• [EXERCISE DESCRIPTION]: Check every line of the entries for the string "Couverture" and return the ones that contain it.
_ _ _
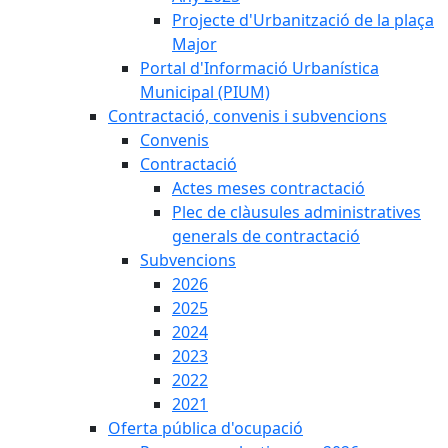
Projecte d'Urbanització de la plaça
Major
Portal d'Informació Urbanística
Municipal (PIUM)
Contractació, convenis i subvencions
Convenis
Contractació
Actes meses contractació
Plec de clàusules administratives
generals de contractació
Subvencions
2026
2025
2024
2023
2022
2021
Oferta pública d'ocupació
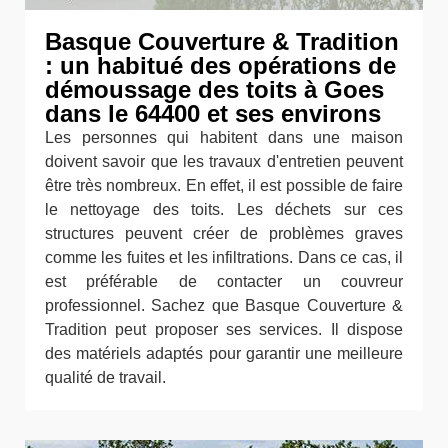
Basque Couverture & Tradition
: un habitué des opérations de
démoussage des toits à Goes
dans le 64400 et ses environs
Les personnes qui habitent dans une maison
doivent savoir que les travaux d'entretien peuvent
être très nombreux. En effet, il est possible de faire
le nettoyage des toits. Les déchets sur ces
structures peuvent créer de problèmes graves
comme les fuites et les infiltrations. Dans ce cas, il
est préférable de contacter un couvreur
professionnel. Sachez que Basque Couverture &
Tradition peut proposer ses services. Il dispose
des matériels adaptés pour garantir une meilleure
qualité de travail.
_ _ _
• [EXPECTED ANSWER]:
Basque Couverture & Tradition
professionnel. Sachez que Basque Couverture &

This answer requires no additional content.